Orang mulai bertanya:
"Apakah barang ini benar-benar saya butuhkan?"
"Bisa ditunda tidak?"
"Kalau tidak beli sekarang, apa yang terjadi?"
Dan ketika pertanyaan-pertanyaan tersebut mulai muncul semakin sering, perilaku konsumsi pun berubah.
Indonesia Belum Resmi Masuk Krisis
Di sinilah kita perlu berhati-hati. Kalau menggunakan data makroekonomi terbaru, belum tepat mengatakan bahwa Indonesia secara resmi sudah masuk krisis ekonomi.
Badan Pusat Statistik mencatat ekonomi Indonesia pada triwulan I 2026 tumbuh 5,61% secara tahunan (yoy). Bank Indonesia juga masih memproyeksikan pertumbuhan ekonomi 2026 berada pada kisaran 4,9–5,7%.
Artinya, secara makro, perekonomian Indonesia masih tumbuh. Namun ekonomi makro dan pengalaman masyarakat sehari-hari adalah dua hal yang tidak selalu bergerak dengan kecepatan yang sama.
PDB bisa tumbuh. Tetapi sebuah keluarga bisa merasa semakin sulit mengatur keuangan. Perusahaan bisa mencatat pertumbuhan. Tetapi konsumen bisa semakin berhati-hati. Dan di sinilah kita mulai memasuki wilayah yang menarik. Bukan sekadar apakah ekonomi tumbuh atau tidak, tetapi bagaimana masyarakat merespons ketidakpastian.
Apa Itu Lipstick Effect?
Istilah lipstick effect populer digunakan untuk menjelaskan kecenderungan konsumen membeli barang-barang kecil yang memberikan kesenangan atau rasa "mewah" ketika kondisi ekonomi sedang tidak pasti atau pengeluaran besar mulai ditekan.
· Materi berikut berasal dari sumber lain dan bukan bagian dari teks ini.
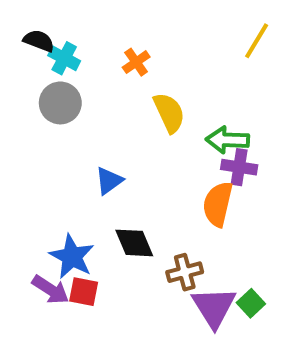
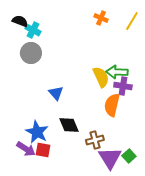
orange cross: (136, 62) -> (101, 18), moved, turned -32
yellow semicircle: (169, 113) -> (101, 77), moved
blue triangle: (109, 181) -> (56, 93), turned -35

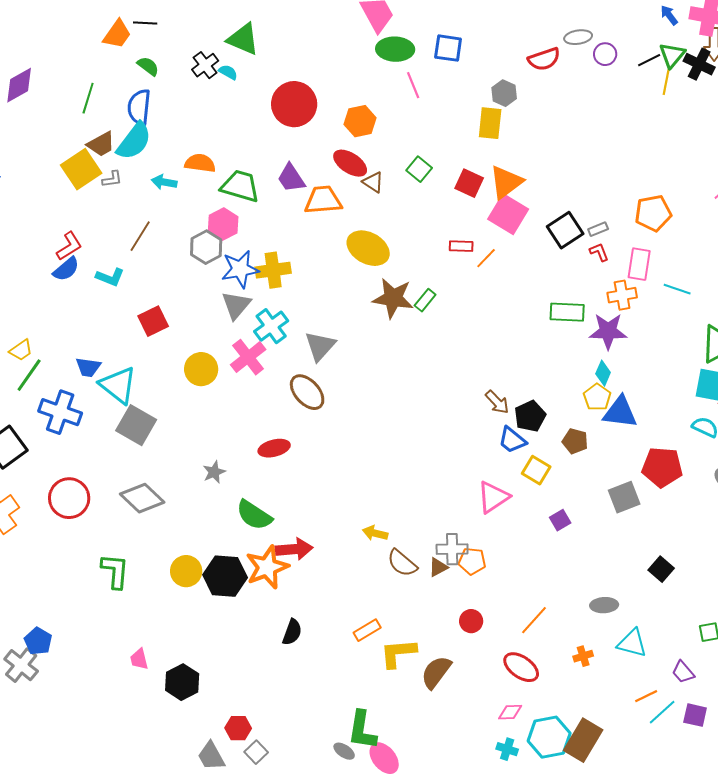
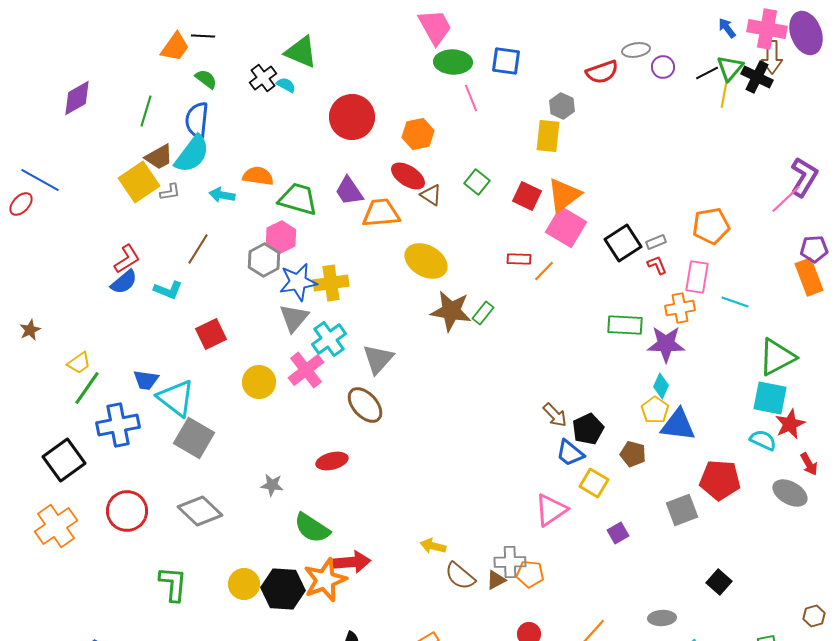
blue cross: (60, 412) -> (118, 425), turned -30
gray star: (214, 472) -> (272, 485), turned 30

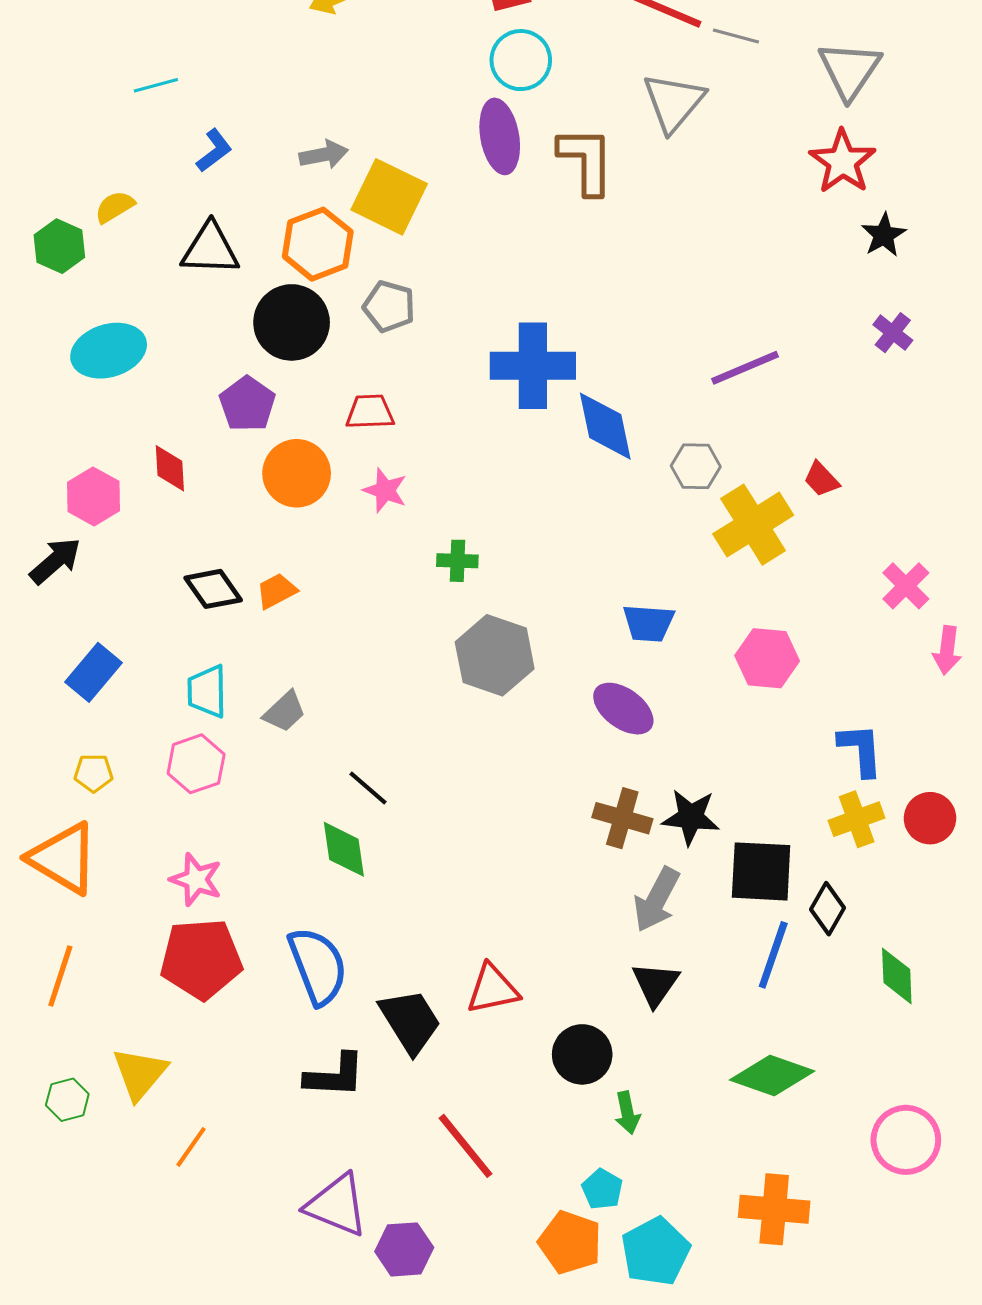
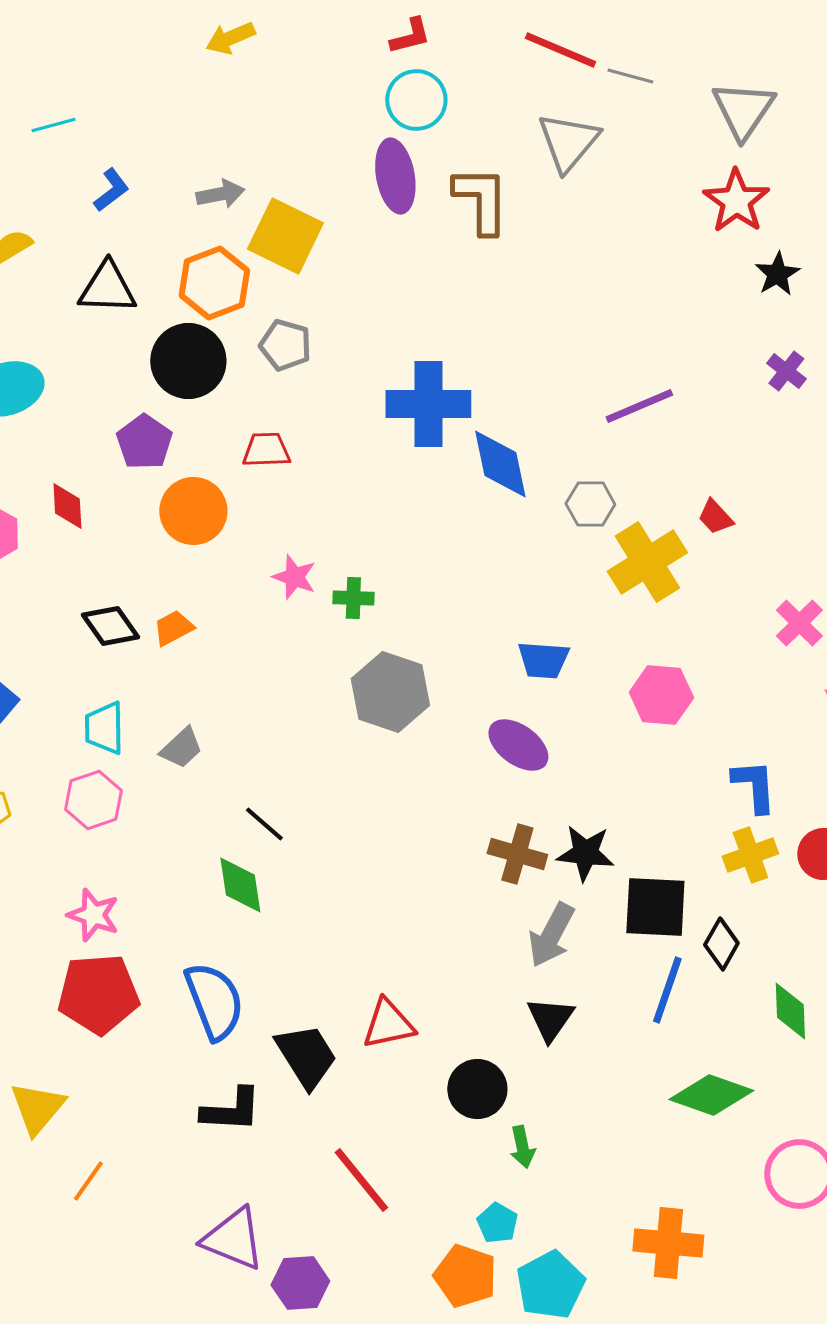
pink star: (385, 490) -> (294, 577), moved
green diamond: (772, 1076) -> (711, 1095), moved

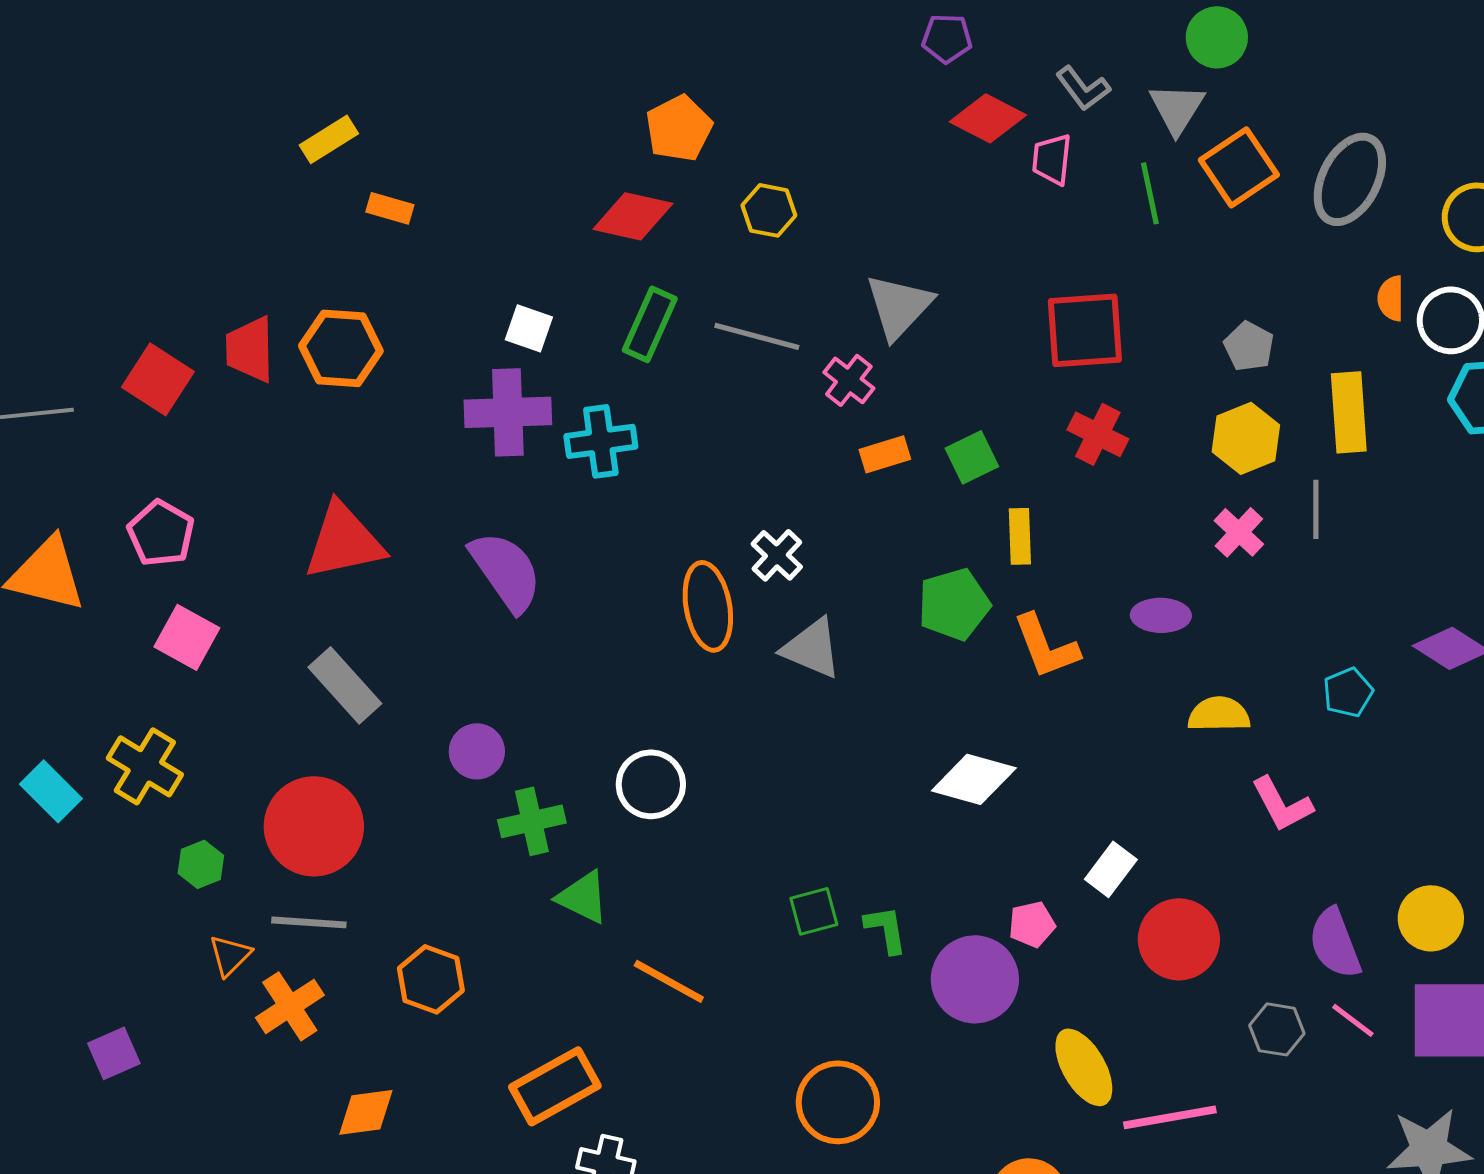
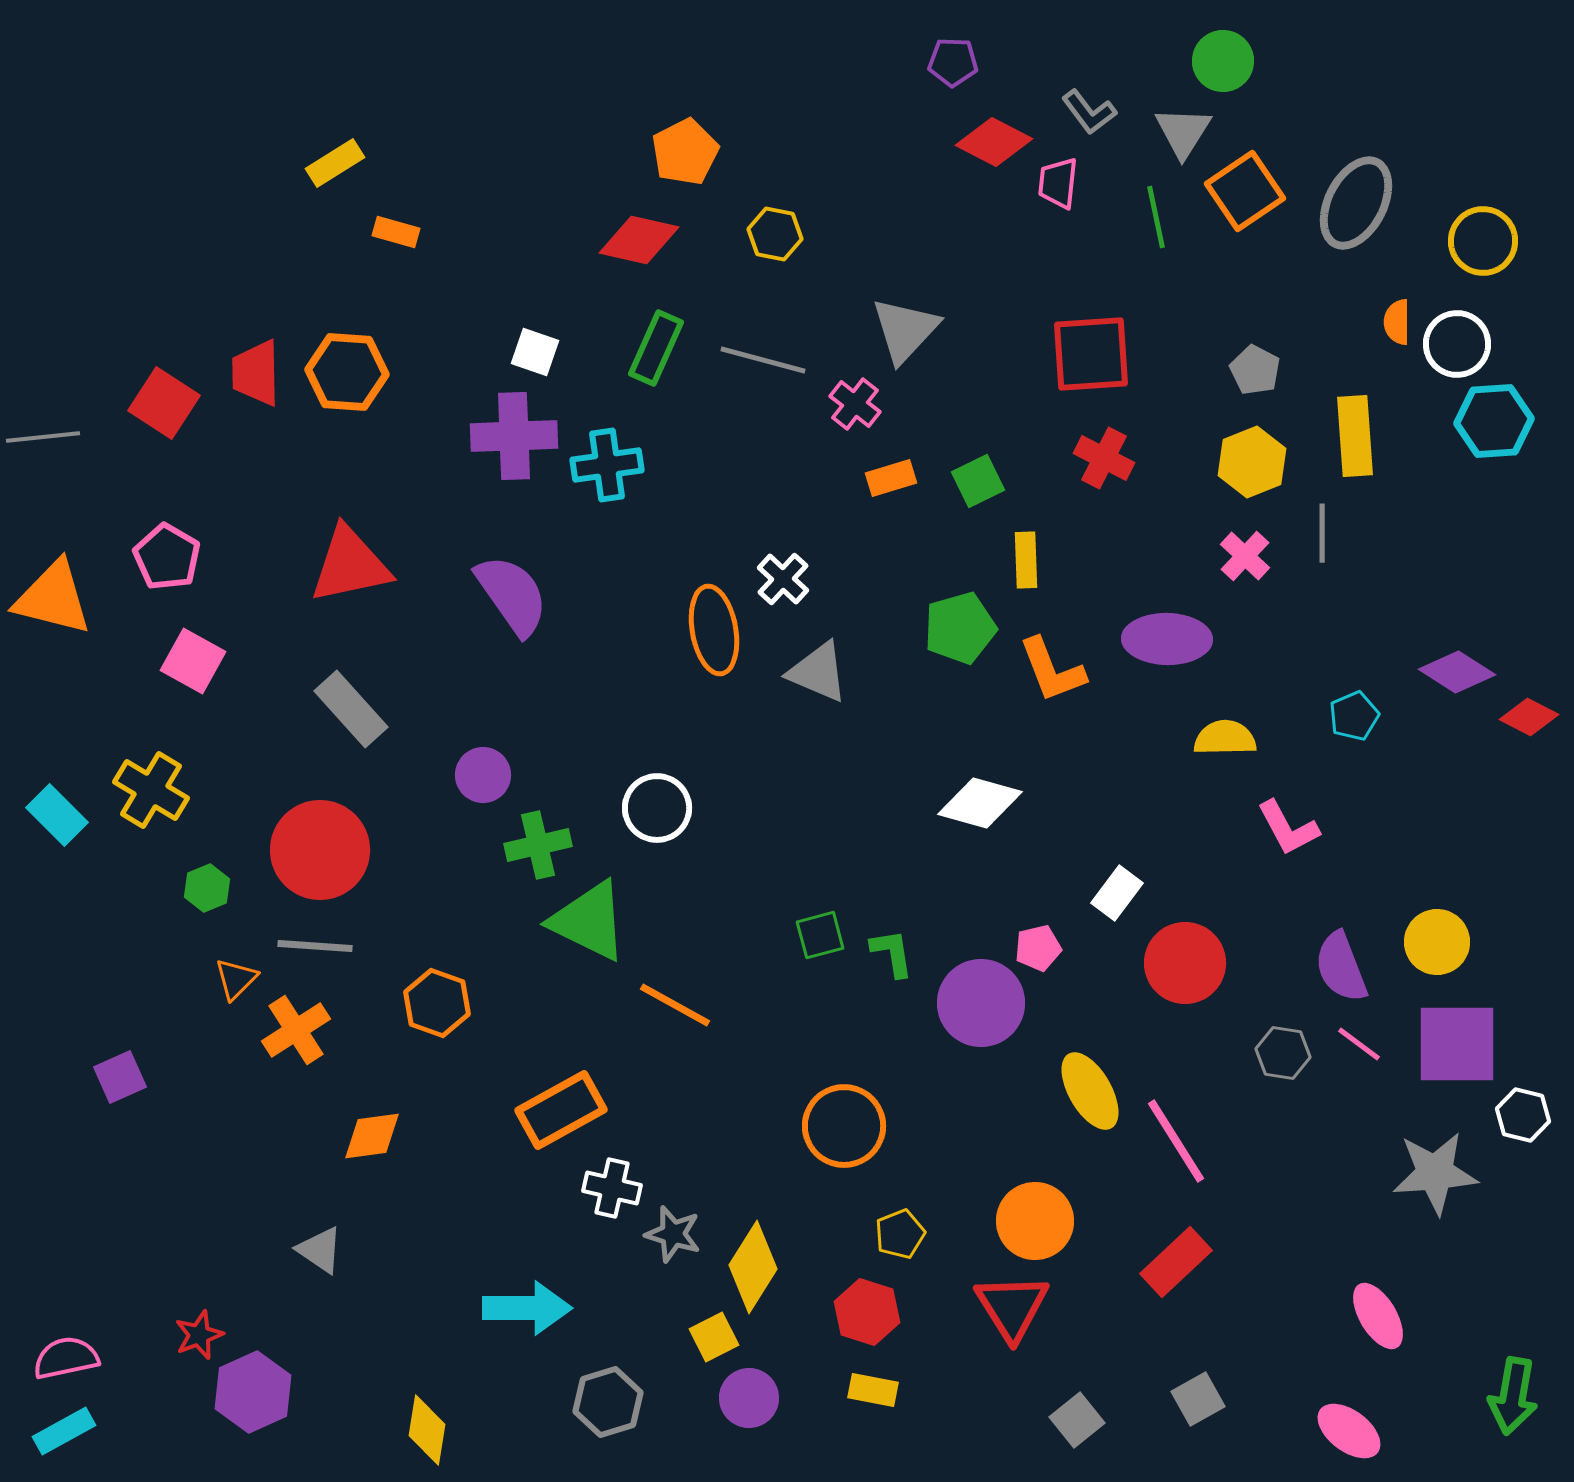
purple ellipse: (1161, 615) -> (1167, 639), size x1.5
green triangle: (583, 897) -> (589, 921), size x1.5
pink line: (1170, 1117) -> (1176, 1141), turned 68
Istilah ini dikaitkan dengan Leonard Lauder dari Estée Lauder pada awal 2000-an. Logikanya sederhana. Ketika seseorang tidak mampu atau tidak ingin membeli kemewahan besar, ia masih bisa membeli kemewahan kecil.
Tidak membeli mobil?
Beli parfum.
Tidak pergi liburan ke luar negeri?
Makan di restoran favorit.
Tidak membeli tas mahal?
Beli skincare.
Tidak mengganti smartphone?
Beli aksesori baru.
Tidak merenovasi rumah?
Beli dekorasi kecil.
Inilah konsep yang sering disebut sebagai: Affordable Luxury. Kemewahan yang masih terasa terjangkau.
Mengapa Orang Justru Tetap Berbelanja Saat Ekonomi Sulit?
Ini bagian psikologinya. Ketika seseorang merasa masa depan tidak pasti, ia cenderung mengurangi pengeluaran besar yang berkomitmen panjang. Tetapi manusia juga membutuhkan penghargaan terhadap dirinya sendiri. Bayangkan seseorang yang sudah bekerja keras selama satu bulan. Kemudian ia membaca berita ekonomi yang penuh ketidakpastian.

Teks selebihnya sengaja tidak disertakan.